United States Army colonel

Gian P. Gentile (born October 9, 1957) is a retired US Army colonel, who served for many years as a history professor at the United States Military Academy at West Point. Gentile has also been a visiting fellow at the Council on Foreign Relations and a senior historian at the RAND Corporation. He is a leading critic of U.S. military counter-insurgency doctrine.

==Biography==
Gentile enlisted in the US Army in 1975 and graduated from UC-Berkeley's ROTC program in 1986. He completed a PhD in history at Stanford University in 2000. He served two tours in Iraq, first as the executive officer of a combat brigade in Tikrit in 2003 and then as a squadron commander in western Baghdad in 2006.

== Books ==
Gentile's post-graduate academic work was on the topic of military air power. How Effective is Strategic Bombing?, published in 2001, challenged the conclusions of the Strategic Bombing Survey. Reflecting on Gentile's work, the book review editor for The Journal of Conflict Studies wrote that “strategic bombing seems to have adapted itself nicely to the exigencies of democratic government; providing a way of waging limited war at arm's length, minimizing casualties on both sides of the conflict, and satisfying both domestic population and politician.” But that “it is left to Gian Gentile ... to pose the question US policy-makers should be asking: How effective is strategic bombing?” The reviewer opined that “Gentile's answers are fresh because he ... show[s] the reader that the question has rarely been answered honestly or even, in some cases, competently.” He also echoed Gentile's central point that “the US Air Force among others has frequently, and sometimes purposely, failed to distinguish between the effects of strategic bombing and its effectiveness,” emphasizing that the “effects, physically observed and measured, are relatively easy to see and to report--and impress the public with.” However, “the effectiveness of same is wide open for debate.”

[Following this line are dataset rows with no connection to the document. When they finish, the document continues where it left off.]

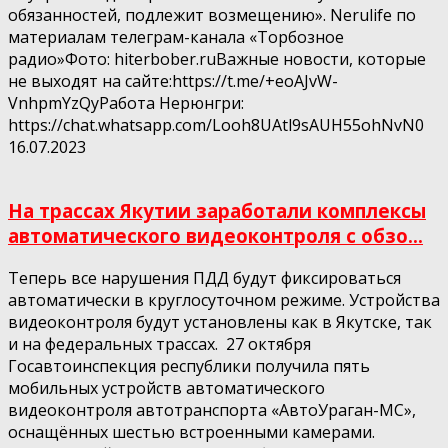
обязанностей, подлежит возмещению». Nerulife по
материалам телеграм-канала «Торбозное
радио»Фото: hiterbober.ruВажные новости, которые
не выходят на сайте:https://t.me/+eoAJvW-
VnhpmYzQyРабота Нерюнгри:
https://chat.whatsapp.com/Looh8UAtl9sAUH55ohNvN0
16.07.2023
На трассах Якутии заработали комплексы
автоматического видеоконтроля с обзо...
Теперь все нарушения ПДД будут фиксироваться
автоматически в круглосуточном режиме. Устройства
видеоконтроля будут установлены как в Якутске, так
и на федеральных трассах. 27 октября
Госавтоинспекция республики получила пять
мобильных устройств автоматического
видеоконтроля автотранспорта «АвтоУраган-МС»,
оснащённых шестью встроенными камерами.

Gentile's second book, Wrong Turn: America's Deadly Embrace of Counterinsurgency, appeared in July 2013. Andrew Rosenbaum, in the New York Journal of Books, said: "Col. Gentile very capably shows that counterinsurgency, which can be roughly summed up as a 'nation-building' strategy, didn’t work in the past, when the British tried it in Malaysia, nor when the U.S. tried it in Vietnam, and that it certainly did not work in Iraq and Afghanistan, despite the hype it received when it was tried. A separate chapter is dedicated to each of these efforts, and Col. Gentile goes into sufficient detail to make a very good case. Col. Gentile then shows that the strategy is fundamentally flawed, and cannot work in the form that it has been proposed."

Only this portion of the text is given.